Corbin remembers 20 or so Madawaska High School seniors crowding into the cafe, some standing, some sitting and all having a good time.
“It did get a little crowded,” he said. “But it was fun.”
At Christmas he would deck it it out with lights and blast holiday music from outside speakers.
“It really was perfect for what I used it for,” Corbin said.
After Corbin moved his cafe, the caboose remained empty for much of the next several years, though he said a niece did live in it as a temporary apartment for a few months after she transformed it into a small, but comfortable living space with a sleeping area, space to cook and a tiny bathroom.
According to Plourde, her father found the engine where most great treasures are discovered — in the local buy, swap and sell guide.
“He called me and said I had to go check it out,” she said. “I thought he was kidding, he’s not going to get this.”
Turned out, a lifelong lumberjack in the Maine woods, her father Jimmy Pelletier was entirely serious.
“He had such big dreams for it,” Plourde said.
However, Pelletier’s health had suffered a great deal from his life as a lumberjack and an injury sustained on the job.
He purchased the train engine but was unable to make any of the improvements or renovations himself, so he turned to the younger generation in his family after he purchased it and had it moved upriver to its current location parked on Plourde’s yard in Fort Kent.
Passing on his skills
“My dad thought he and my boys could work on it together,” Plourde said. “But his health was just not good enough.”
But that didn’t stop him from being involved, she said.
“He decided he would teach the boys carpentry through his words,” Plourde said. “They were afraid they might make mistakes, but he always says, ‘If you can leave something better than you found it, you know you have knocked something off.’ That was his motto.”
Under Pelletier’s direction, Plourde’s two sons, Andre and D.J., repaired and refinished the shelving inside the structure, installed seating, conducted minor wall repairs and turned the train engine into a family gathering place of sorts.
One large area on a wall was left intentionally free of windows, artwork or shelves so it could be used as the “screen” for family movie nights.
There is no running water or plumbing fixtures, but a camp toilet made from a bucket tucked discreetly behind a curtain in the corner acts as a bathroom.

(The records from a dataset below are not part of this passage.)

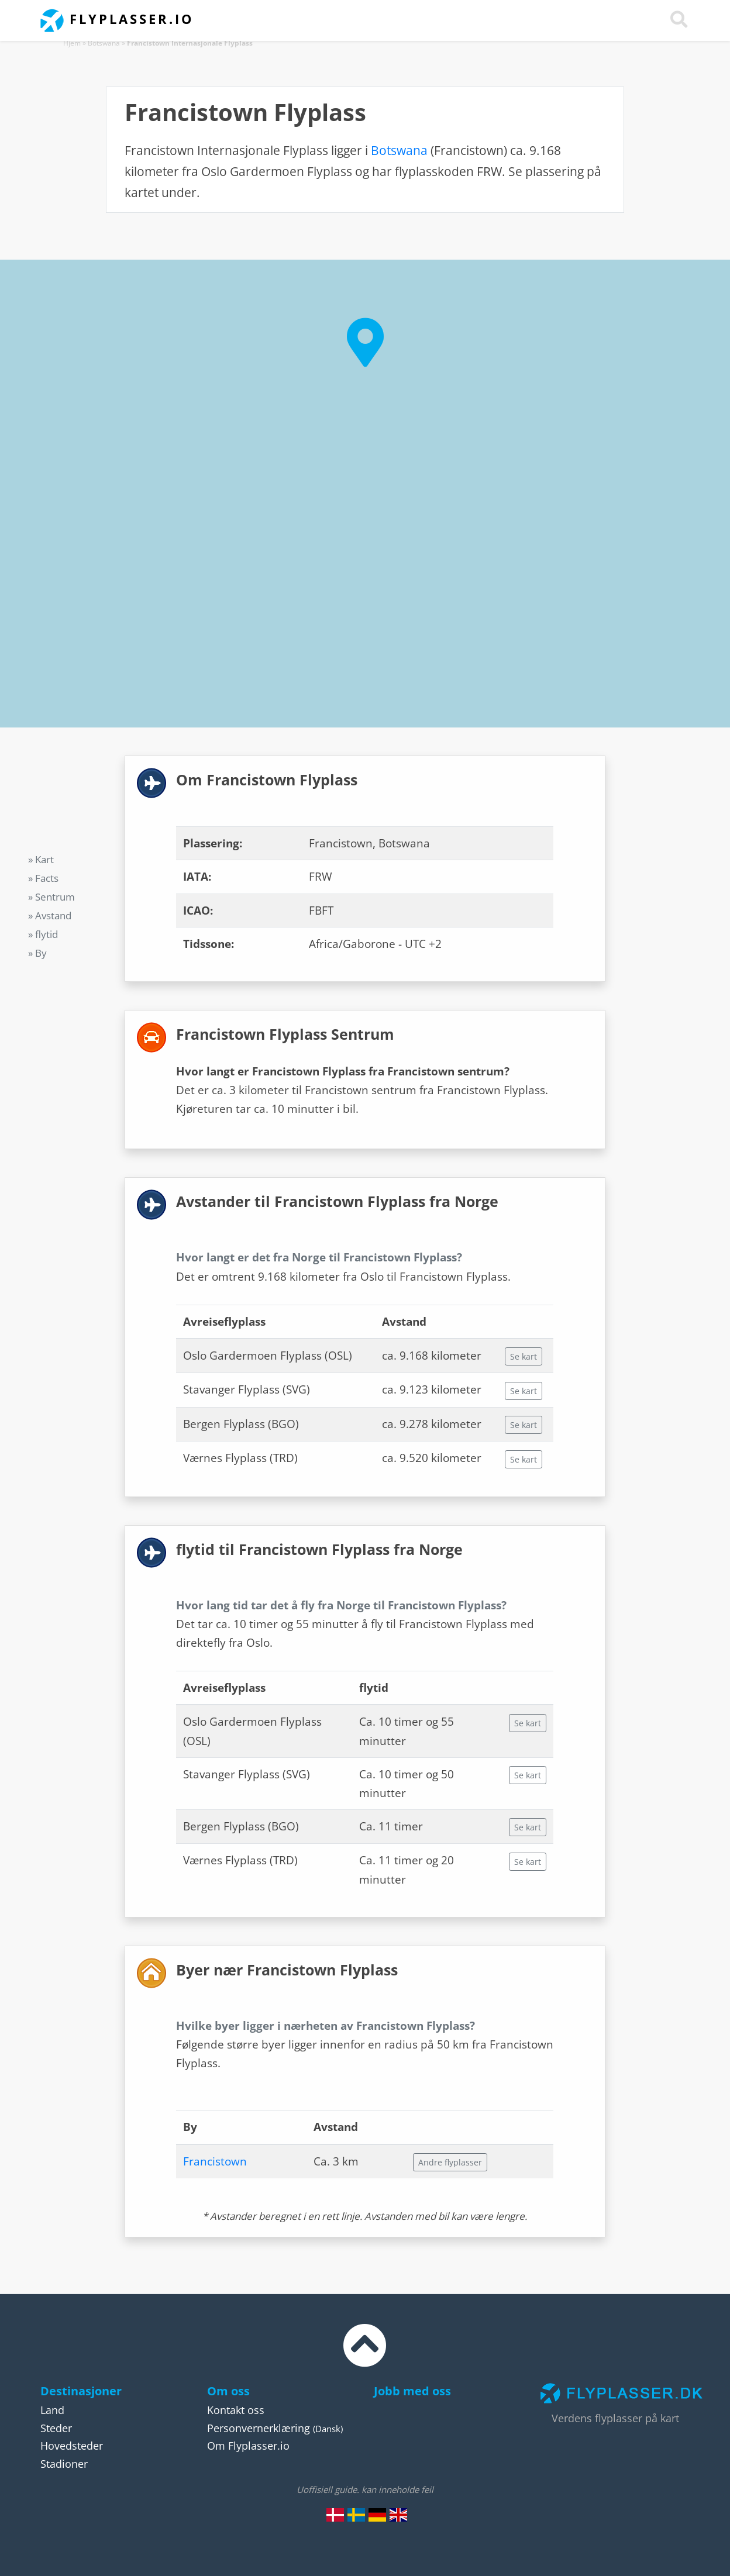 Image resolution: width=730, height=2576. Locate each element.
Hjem (72, 43)
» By (37, 953)
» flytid (43, 934)
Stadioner (64, 2464)
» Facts (43, 878)
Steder (56, 2428)
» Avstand (49, 915)
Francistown (215, 2161)
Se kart (523, 1356)
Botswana (104, 43)
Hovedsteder (71, 2446)
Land (52, 2410)
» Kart (41, 859)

“Dad really wanted it set up so his grandkids could sleep here,” Plourde said. “He’d come over and hang out with them and really enjoyed it.”
The grandsons — now 20 and 24 — don’t sleep in the engine anymore, and his health now precludes what were regular morning visits by Pelletier.
The time has come to sell, Plourde said, and the family asking $3,000 for it.
A new chapter?
“He had such a vision of what it could be as a waterfront camp,” Plourde said. “But I look at it and see how someone could use it for a camp or [tiny] house.”
Even in the world of tiny houses, the train engine replica would be especially tiny, but it fits the accepted definition of such a structure.
Pelletier’s tiny train building sits on an old school bus frame with the wheels still attached, but Plourde doubts it could be safely towed any great distance.
“It would take someone with a large flatbed truck and plenty of experience to move it,” she predicts. “But people have come to look at it. I believe someone is going to love it as much as dad does.”